Under our constitutional form of government, which all judges of the state have taken an oath to uphold at both the state and national levels, the members of the legislature representing the people enact laws which declare conduct denounced as criminal. Prosecuting attorneys are charged with the obligation in upholding the constitution to prosecute violations to the full extent of the law. Dereliction on their part to enforce a given enactment, at their will, does not give rise to an acceptable situation in our society upon which courts can rely. For example, if a defendant convicted for having violated K.S.A. 23-118, prior to its repeal, appealed to the Supreme Court seeking to set aside the conviction, on the ground that two and one-half million people in the United States live in “unmarried-couple households,” the members of the court could not set aside the conviction and uphold *690their oath of office. See U.S. Bureau of the Census, Series P-20, No. 350, Population Profile of the United States: 1979, p. 8 (1980).

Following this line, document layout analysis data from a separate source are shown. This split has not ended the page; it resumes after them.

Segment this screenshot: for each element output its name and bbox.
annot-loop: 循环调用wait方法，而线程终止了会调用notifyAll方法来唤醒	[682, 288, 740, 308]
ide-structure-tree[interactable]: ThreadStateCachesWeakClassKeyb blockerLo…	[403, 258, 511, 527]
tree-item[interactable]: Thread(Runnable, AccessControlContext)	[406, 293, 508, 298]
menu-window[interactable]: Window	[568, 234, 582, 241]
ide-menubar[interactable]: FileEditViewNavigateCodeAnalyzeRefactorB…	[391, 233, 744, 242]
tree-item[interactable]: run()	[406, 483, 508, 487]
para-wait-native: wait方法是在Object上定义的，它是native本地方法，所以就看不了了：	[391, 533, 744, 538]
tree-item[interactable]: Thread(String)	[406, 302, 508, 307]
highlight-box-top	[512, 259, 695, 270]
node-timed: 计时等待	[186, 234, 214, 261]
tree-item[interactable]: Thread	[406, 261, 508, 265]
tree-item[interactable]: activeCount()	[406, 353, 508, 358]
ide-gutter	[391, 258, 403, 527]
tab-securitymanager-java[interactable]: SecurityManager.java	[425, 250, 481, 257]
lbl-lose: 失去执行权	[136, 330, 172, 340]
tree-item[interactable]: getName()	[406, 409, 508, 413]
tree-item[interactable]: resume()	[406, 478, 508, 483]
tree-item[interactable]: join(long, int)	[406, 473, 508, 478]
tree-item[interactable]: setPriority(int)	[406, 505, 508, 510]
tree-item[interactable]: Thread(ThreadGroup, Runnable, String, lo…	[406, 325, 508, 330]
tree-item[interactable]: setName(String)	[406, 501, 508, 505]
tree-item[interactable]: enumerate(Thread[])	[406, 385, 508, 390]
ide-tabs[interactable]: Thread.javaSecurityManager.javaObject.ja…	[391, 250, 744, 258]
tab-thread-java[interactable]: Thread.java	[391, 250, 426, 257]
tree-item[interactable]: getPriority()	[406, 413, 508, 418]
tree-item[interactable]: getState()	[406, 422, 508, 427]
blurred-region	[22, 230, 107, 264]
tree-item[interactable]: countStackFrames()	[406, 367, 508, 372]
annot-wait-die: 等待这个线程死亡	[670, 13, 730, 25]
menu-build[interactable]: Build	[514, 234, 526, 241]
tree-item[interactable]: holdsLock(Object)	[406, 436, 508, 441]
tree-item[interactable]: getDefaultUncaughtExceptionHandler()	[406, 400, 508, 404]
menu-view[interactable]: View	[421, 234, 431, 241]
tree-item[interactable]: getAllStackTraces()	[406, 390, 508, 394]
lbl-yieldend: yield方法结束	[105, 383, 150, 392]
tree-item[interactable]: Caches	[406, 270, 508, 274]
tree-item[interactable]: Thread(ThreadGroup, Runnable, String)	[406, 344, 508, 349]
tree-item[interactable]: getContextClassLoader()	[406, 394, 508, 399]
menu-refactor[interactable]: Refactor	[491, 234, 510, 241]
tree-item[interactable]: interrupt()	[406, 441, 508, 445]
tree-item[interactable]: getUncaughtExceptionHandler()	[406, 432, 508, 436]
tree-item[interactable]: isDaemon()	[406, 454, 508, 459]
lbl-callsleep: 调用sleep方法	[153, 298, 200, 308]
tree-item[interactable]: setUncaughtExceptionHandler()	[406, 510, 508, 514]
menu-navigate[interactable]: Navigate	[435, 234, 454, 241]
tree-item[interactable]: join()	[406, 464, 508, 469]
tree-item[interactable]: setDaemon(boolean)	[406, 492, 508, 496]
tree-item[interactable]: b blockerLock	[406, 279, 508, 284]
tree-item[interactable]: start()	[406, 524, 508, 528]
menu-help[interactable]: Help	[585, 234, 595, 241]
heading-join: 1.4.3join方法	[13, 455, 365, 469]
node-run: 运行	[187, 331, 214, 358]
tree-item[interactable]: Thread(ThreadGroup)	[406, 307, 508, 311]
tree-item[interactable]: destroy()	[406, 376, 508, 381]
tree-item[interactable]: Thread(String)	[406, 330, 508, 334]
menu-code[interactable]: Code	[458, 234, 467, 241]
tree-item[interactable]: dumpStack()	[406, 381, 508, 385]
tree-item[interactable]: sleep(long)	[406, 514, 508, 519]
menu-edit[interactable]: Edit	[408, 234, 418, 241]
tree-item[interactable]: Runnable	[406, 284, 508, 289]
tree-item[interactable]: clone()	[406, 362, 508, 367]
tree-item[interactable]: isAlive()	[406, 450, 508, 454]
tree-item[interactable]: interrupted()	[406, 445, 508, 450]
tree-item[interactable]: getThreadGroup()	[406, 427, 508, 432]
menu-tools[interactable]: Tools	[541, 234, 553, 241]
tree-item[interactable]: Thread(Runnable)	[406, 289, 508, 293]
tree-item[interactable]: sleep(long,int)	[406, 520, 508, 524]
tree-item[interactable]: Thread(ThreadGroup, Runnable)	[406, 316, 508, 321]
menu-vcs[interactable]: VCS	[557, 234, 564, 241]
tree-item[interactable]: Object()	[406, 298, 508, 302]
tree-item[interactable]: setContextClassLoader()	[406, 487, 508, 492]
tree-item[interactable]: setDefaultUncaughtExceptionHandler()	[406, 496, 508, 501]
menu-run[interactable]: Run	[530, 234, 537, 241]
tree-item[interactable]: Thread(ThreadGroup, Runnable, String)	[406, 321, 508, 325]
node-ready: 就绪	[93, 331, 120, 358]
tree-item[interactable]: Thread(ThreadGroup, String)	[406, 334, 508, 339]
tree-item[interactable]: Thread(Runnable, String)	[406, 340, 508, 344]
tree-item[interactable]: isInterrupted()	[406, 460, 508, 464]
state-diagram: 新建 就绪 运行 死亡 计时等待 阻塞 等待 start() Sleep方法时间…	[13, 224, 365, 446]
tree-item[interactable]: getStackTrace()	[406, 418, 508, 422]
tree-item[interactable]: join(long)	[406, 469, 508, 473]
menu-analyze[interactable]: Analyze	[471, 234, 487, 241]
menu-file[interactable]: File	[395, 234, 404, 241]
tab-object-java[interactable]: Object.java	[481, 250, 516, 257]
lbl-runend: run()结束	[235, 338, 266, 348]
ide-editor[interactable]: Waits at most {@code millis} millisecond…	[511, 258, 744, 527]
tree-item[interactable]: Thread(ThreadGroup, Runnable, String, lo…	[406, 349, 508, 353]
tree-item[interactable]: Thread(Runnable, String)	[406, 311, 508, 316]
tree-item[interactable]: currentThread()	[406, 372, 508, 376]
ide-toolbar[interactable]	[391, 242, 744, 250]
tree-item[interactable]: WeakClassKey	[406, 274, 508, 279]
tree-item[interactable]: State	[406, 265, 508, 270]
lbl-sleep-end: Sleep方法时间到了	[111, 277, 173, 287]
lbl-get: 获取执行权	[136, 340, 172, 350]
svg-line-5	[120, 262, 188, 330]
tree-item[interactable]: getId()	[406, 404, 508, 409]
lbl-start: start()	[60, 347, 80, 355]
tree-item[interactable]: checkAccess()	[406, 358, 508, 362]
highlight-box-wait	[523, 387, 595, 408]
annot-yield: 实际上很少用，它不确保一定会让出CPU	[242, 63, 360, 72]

On the facts in this case it is clear that Linda’s conduct offends prevailing public policy. The logical conclusion of Linda’s argument in seeking to overturn the judgment of the trial court is that the statutory prohibitions of New Mexico and Kansas are void as to those who believe the proscribed acts are not immoral, or, for one reason or another need not be respected. The argument, of course, defeats itself. The laws which our society enacts for the governance of its members are not limited to those who agree with them. They are equally binding on the dissenters. Conduct of the nature flaunted by Linda in defense of this custody battle, when it is open, as here, not only violates the statutorily expressed moral standards of the State of New Mexico, where Linda lived with her child, and of the Kansas statute prior to July 1, 1979, but also encourages others to violate those standards, and debases public morality.
Linda’s disregard for existing standards of conduct instructs her child, by example, that he, too, may ignore them and could well encourage him to engage in similar activity in the future. That factor supports the trial court’s conclusion that it was in the best interest of the child to change custody — that the daily presence of that environment was injurious to the moral well-being and development of the child.
Under Kansas cases the trial court need not find that the child has suffered actual tangible harm. The statute directs: “In all cases involving the custody of any minor children, the court shall consider the best interests of such children to be paramount.” K.S.A. 1979 Supp. 60-1610(h).
The Hoffman case supports the decision of the trial court changing custody herein. The only difference is that the factual situation here presented was not before the court in that case.
A recent decision by the Illinois Supreme Court is on all fours with our case herein. Jarrett v. Jarrett, 78 Ill. 2d 337, 400 N.E.2d 421 (1979), cert. denied_U.S._(1980) (three dissenting members). The court there held:
“Where a parent having custody of her minor children by a prior marriage cohabits with an individual of the opposite sex and has no present intention to marry such individual, there is a disregard by the parent for existing standards of conduct in Illinois, which disregard instructs the children, by example, that they, too, may ignore existing standards of conduct, and that factor supports a trial court *691conclusion that the children’s daily presence in that environment is injurious to the moral well-being and development of the children.” (Syl. ¶ 12.)
It is respectfully submitted the judgment of the trial court should be affirmed by meeting the issue presented head-on, without overruling prior Kansas case law. I agree the judgment of the trial court should be affirmed and the judgment of the Court of Appeals should be reversed.